* _TASK TO COMPLETE_: What's wanted here is the full listing below, repeated exactly, with no images in it.

* _DATASET_:
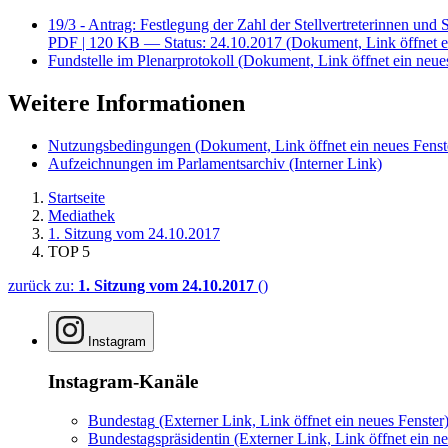
19/3 - Antrag: Festlegung der Zahl der Stellvertreterinnen und S
PDF
| 120 KB — Status: 24.10.2017
(Dokument, Link öffnet e
Fundstelle im Plenarprotokoll
(Dokument, Link öffnet ein neues
Weitere Informationen
Nutzungsbedingungen
(Dokument, Link öffnet ein neues Fenst
Aufzeichnungen im Parlamentsarchiv
(Interner Link)
Startseite
Mediathek
1. Sitzung vom 24.10.2017
TOP 5
zurück zu:
1. Sitzung vom 24.10.2017
()
Instagram
Instagram-Kanäle
Bundestag
(Externer Link, Link öffnet ein neues Fenster
Bundestagspräsidentin
(Externer Link, Link öffnet ein ne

* _ANSWER TO THIS PROBLEM_:
19/3 - Antrag: Festlegung der Zahl der Stellvertreterinnen und S
PDF
| 120 KB — Status: 24.10.2017
(Dokument, Link öffnet e
Fundstelle im Plenarprotokoll
(Dokument, Link öffnet ein neues
Weitere Informationen
Nutzungsbedingungen
(Dokument, Link öffnet ein neues Fenst
Aufzeichnungen im Parlamentsarchiv
(Interner Link)
Startseite
Mediathek
1. Sitzung vom 24.10.2017
TOP 5
zurück zu:
1. Sitzung vom 24.10.2017
()
Instagram
Instagram-Kanäle
Bundestag
(Externer Link, Link öffnet ein neues Fenster
Bundestagspräsidentin
(Externer Link, Link öffnet ein ne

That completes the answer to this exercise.